Thursday, June 28, 2012

A Life in Logic

My depression is a tightening noose,
By which, I am nearly hanged.
The concept of breaking loose,
Is one, I've repeatedly harangued.

What then is the reason to live?
Countless replies I have heard.
Yet insufficient are they that others give,
Which deem the exit strategy absurd.

Irrelevant are the references to the divine,
The pursuit of happiness, a daunting task,
Purely for loved ones, a pressured design,
And feigning joy until normalcy, a mask.

Numerous years that have been consumed,
Twisting and turning to unveil the mystery,
Undimmed and ambivalent thoughts assumed,
Despite no end to the mental slavery.

I must believe there is a universal reason,
One based in truth and not just a placation,
That empowers me to endure each new season,
With genuine effort and true dedication.

When late one night, while lying perfectly still,
When my mind most often churns,
Enveloped in darkness, drifting, until,
An epiphany arrived, addressing my concerns.

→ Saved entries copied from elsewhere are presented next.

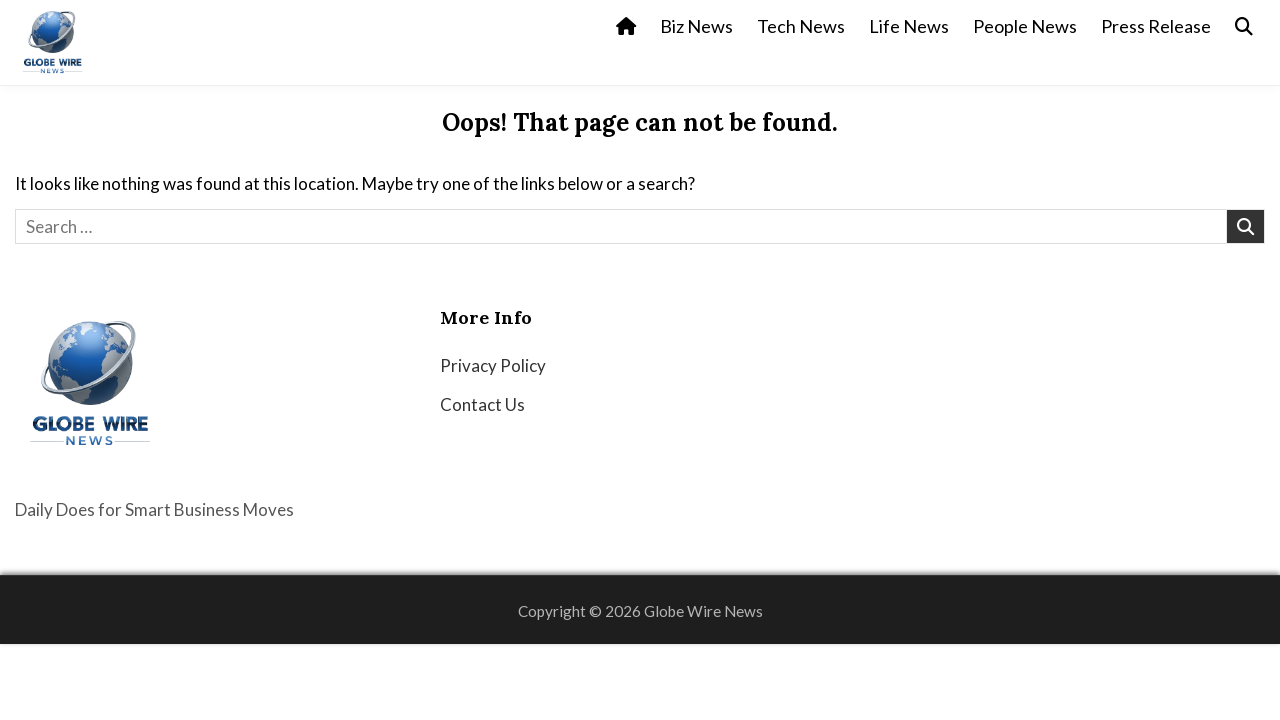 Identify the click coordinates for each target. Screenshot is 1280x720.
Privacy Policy (493, 365)
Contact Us (482, 404)
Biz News (696, 26)
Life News (909, 26)
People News (1025, 26)
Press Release (1156, 26)
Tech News (801, 26)
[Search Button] (1244, 26)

Logic is based on data's veracity.
Through patterns it predicts occurrences.
It adheres to fundamental objectivity,
And disregards emotional influences.

Emotion defies logic, habitually,
Abandoning reason and practicality,
Therefore, decisions made emotionally,
Could be capricious and reached hastily.

Perhaps there is no grandiose explanation,
That the general reason for life, is to live,
Which renders inane, all deliberation.
Thus dare I defy logic, with actions emotive?